Alessandro Ursic, La Stampa 13/7/2016, 13 luglio 2016
GAS, RISERVE ITTICHE E PETROLIO: IL TESORO NASCOSTO DELL’ASIA
Sono, o almeno erano fino a pochi anni fa, solo isolotti disabitati in un mare che non ha mai avuto padroni. Eppure, attorno a quegli arcipelaghi contesi nel Mar cinese meridionale si gioca forse la battaglia geopolitica più importante del 21esimo secolo, in dispute che scaldano gli animi in almeno tre Paesi e rischiano di fare da scintilla per una guerra tra Usa e Cina.
È il «Calderone asiatico», come l’ha definito l’analista Robert Kaplan. Un’area dell’Oceano Pacifico attorno alla quale Pechino ha tracciato una «linea dai nove tratti» che scende come una lingua di bue grande undici volte l’Italia fino a lambire le coste di Filippine, Vietnam, Malaysia, Indonesia, Taiwan e Brunei, penetrando anche nelle loro «zone economiche esclusive».
Idrocarburi, riserve ittiche, controllo delle rotte commerciali sono le motivazioni economiche dietro la centralità dell’area. Oltre a enormi quantità di gas naturale, in quei fondali ci sono riserve comprovate di 7 miliardi di barili di petrolio; alcuni studi cinesi parlano addirittura di 130 miliardi di barili, tanto che l’hanno definito «il secondo Golfo Persico». Con l’overfishing ormai problema globale, quelle acque rimangono tra le più pescose.
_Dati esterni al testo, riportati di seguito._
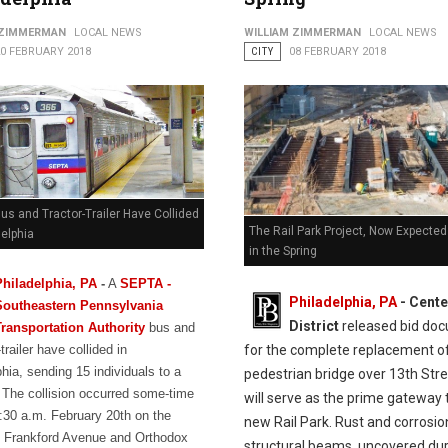
 ZIMMERMAN
LOCAL NEWS
WILLIAM ZIMMERMAN
LOCAL NEWS
20 FEBRUARY 2018
CITY
08 FEBRUARY 2018
s and Tractor-Trailer Have Collided
The Rail Park Project, Now Expected
delphia
in the Spring
Philadelphia, PA
-
A
SEPTA -
Philadelphia, PA
- Cente
Southeastern Pennsylvania
District
released bid do
Transportation Authority
bus and
for the complete replacement o
-trailer have collided in
hia, sending 15 individuals to a
pedestrian bridge over 13th Stre
. The collision occurred some-time
will serve as the prime gateway 
:30 a.m. February 20th on the
new Rail Park. Rust and corrosio
f Frankford Avenue and Orthodox
structural beams, uncovered dur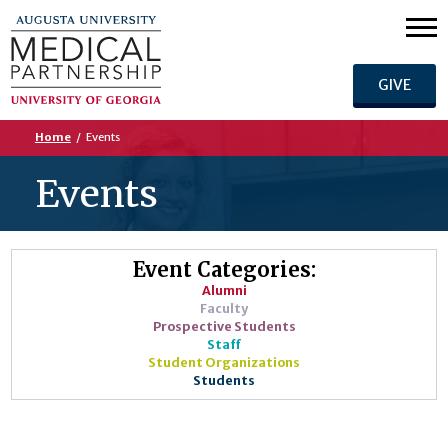
GIVE
Home
/
Events
Events
Event Categories:
Alumni
Faculty
Prospective Students
Staff
Student Organizations
Students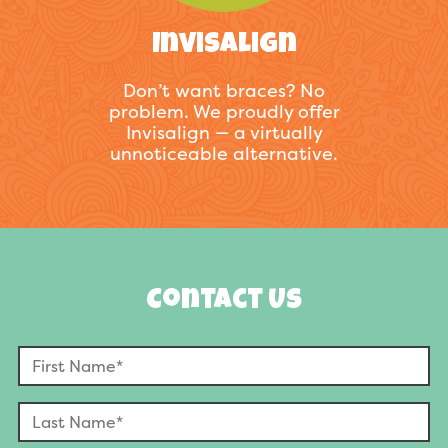
Invisalign
Don’t want braces? No
problem. We proudly offer
Invisalign — a virtually
unnoticeable alternative.
Contact Us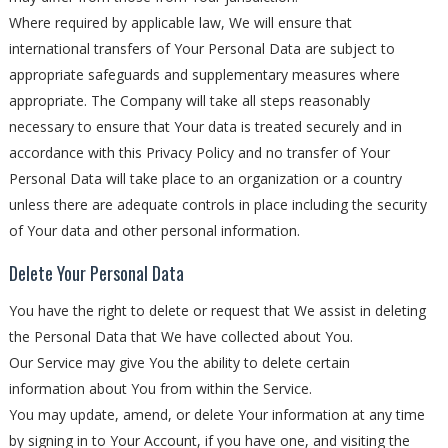
Where required by applicable law, We will ensure that
international transfers of Your Personal Data are subject to
appropriate safeguards and supplementary measures where
appropriate. The Company will take all steps reasonably
necessary to ensure that Your data is treated securely and in
accordance with this Privacy Policy and no transfer of Your
Personal Data will take place to an organization or a country
unless there are adequate controls in place including the security
of Your data and other personal information.
Delete Your Personal Data
You have the right to delete or request that We assist in deleting
the Personal Data that We have collected about You.
Our Service may give You the ability to delete certain
information about You from within the Service.
You may update, amend, or delete Your information at any time
by signing in to Your Account, if you have one, and visiting the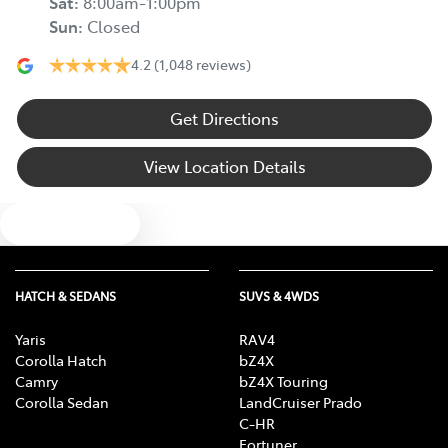
Sat
:
8:00am-1:00pm
Sun
:
Closed
4.2
(1,048 reviews)
Get Directions
View Location Details
Text us
HATCH & SEDANS
SUVS & 4WDS
Yaris
RAV4
Corolla Hatch
bZ4X
Camry
bZ4X Touring
Corolla Sedan
LandCruiser Prado
C-HR
Fortuner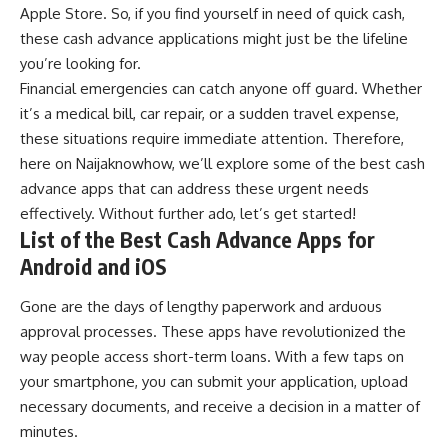
Apple Store
. So, if you find yourself in need of quick cash,
these cash advance applications might just be the lifeline
you’re looking for.
Financial emergencies can catch anyone off guard. Whether
it’s a medical bill,
car repair
, or a sudden travel expense,
these situations require immediate attention. Therefore,
here on
Naijaknowhow
, we’ll explore some of the best cash
advance apps that can address these urgent needs
effectively. Without further ado, let’s get started!
List of the Best Cash Advance Apps for
Android and iOS
Gone are the days of lengthy paperwork and arduous
approval processes. These apps have revolutionized the
way people
access short-term loans
. With a few taps on
your
smartphone
, you can submit your application, upload
necessary documents, and receive a decision in a matter of
minutes.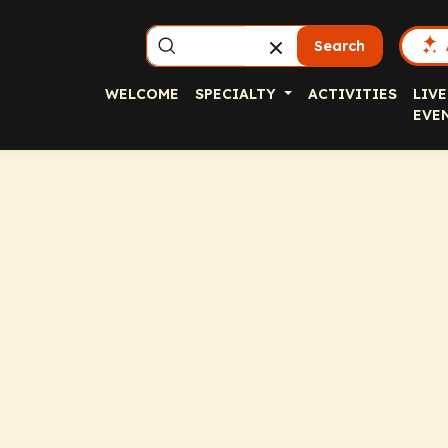
Search
WELCOME
SPECIALTY
ACTIVITIES
LIVE
EVE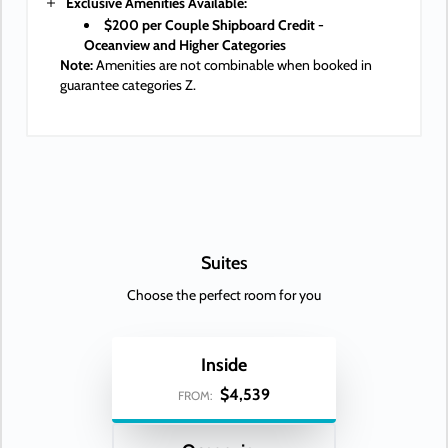
Exclusive Amenities Available:
$200 per Couple Shipboard Credit -
Oceanview and Higher Categories
Note:
Amenities are not combinable when booked in
guarantee categories Z.
Suites
Choose the perfect room for you
Inside
$4,539
FROM: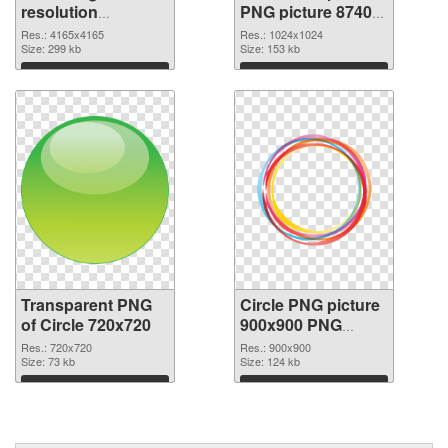
resolution
PNG picture 87402
4165x4165
PNG image
Res.: 4165x4165
Res.: 1024x1024
transparent PNG
Size: 299 kb
Size: 153 kb
graphic
Download
Download
Transparent PNG
Circle PNG picture
of Circle 720x720
900x900 PNG
picture
Res.: 720x720
Res.: 900x900
Size: 73 kb
Size: 124 kb
Download
Download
E poi è un crocevia del commercio: una petroliera su due al mondo passa di là, così come 5 mila miliardi di dollari in merci all’anno.
Nei Paesi che sentono il fiato del Dragone sul collo, l’assidua penetrazione cinese è paragonata alla prepotenza del bullo di quartiere che si appropria delle cose non sue, e poi minaccia chi le rivuole. È anche questione di prospettive: per il Vietnam quello è il «Mare orientale», per le Filippine il «Mare occidentale».
I due Paesi sono quelli che più si sono impuntati di fronte all’avanzata di Pechino. In Vietnam, che è stato per quasi un millennio sotto la dominazione cinese, la rabbia è divampata in particolare nel 2014, quando la Cina piazzò una piattaforma petrolifera vicino all’arcipelago conteso delle Paracel: le rivolte contro le fabbriche cinesi in Vietnam causarono 21 morti.
Nelle Filippine, le puntate di pescherecci cinesi nelle acque nazionali hanno causato ripetute tensioni, con accuse di contrabbando. L’ex presidente Benigno Aquino arrivò addirittura a paragonare la fame territoriale della Cina a quella della Germania nazista. La recente costruzione di vere e proprie basi militari su (ex) atolli semi-sommersi nell’arcipelago delle Spratly (conteso con cinque stati) ha intensificato le paure che quel mare diventi un «lago cinese», come i Caraibi per gli Usa.
La frustrazione è ancora più grande perché il confronto, economicamente e militarmente, è impari. Un gigante di 1,3 miliardi di persone con la seconda economia al mondo e forze armate con un budget che cresce in doppia cifra ogni anno da due decenni, contro Paesi che neanche mettendosi assieme potrebbero fermarlo. In più, nessuno vuole tagliare i ponti e dire addio agli investimenti cinesi. E Pechino usa sapientemente l’antica strategia del «divide et impera».
Per cautelarsi, tutti questi stati cercano la protezione dell’ombrello statunitense. Agli Usa va benissimo: hanno appena tolto l’embargo sulla vendita di armi al Vietnam, rafforzando inoltre due anni fa la già solida alleanza militare con le Filippine. Da qui gli accresciuti rischi di conflitto: se Washington punta a contenere Pechino, quest’ultima vuole cancellare il ricordo del «secolo di umiliazioni» sofferte dalle potenze occidentali.
Molti analisti tracciano paralleli con la Prima guerra mondiale: come allora in Europa, anche oggi in Asia nessuno vuole un conflitto. Ma un incidente imprevisto potrebbe innescare una reazione a catena.